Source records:
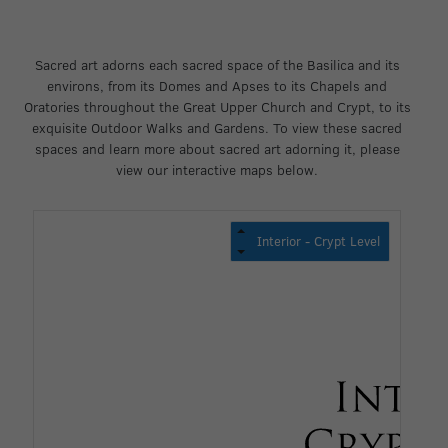
Sacred art adorns each sacred space of the Basilica and its
environs, from its Domes and Apses to its Chapels and
Oratories throughout the Great Upper Church and Crypt, to its
exquisite Outdoor Walks and Gardens. To view these sacred
spaces and learn more about sacred art adorning it, please
view our interactive maps below.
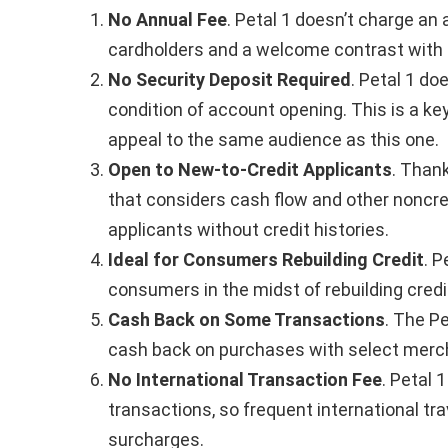
No Annual Fee
. Petal 1 doesn’t charge an
cardholders and a welcome contrast with 
No Security Deposit Required
. Petal 1 do
condition of account opening. This is a ke
appeal to the same audience as this one.
Open to New-to-Credit Applicants
. Than
that considers cash flow and other noncredi
applicants without credit histories.
Ideal for Consumers Rebuilding Credit
. P
consumers in the midst of rebuilding credi
Cash Back on Some Transactions
. The P
cash back on purchases with select merc
No International Transaction Fee
. Petal 
transactions, so frequent international tra
surcharges.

# PROBLEM REQUIREMENTS:
Repeat the line containing "Cash Back on Some Transactions" and all subsequent lines through the final line of the data, exactly and with no others.

# TASK RESULT:
Cash Back on Some Transactions
. The P
cash back on purchases with select merc
No International Transaction Fee
. Petal 
transactions, so frequent international tra
surcharges.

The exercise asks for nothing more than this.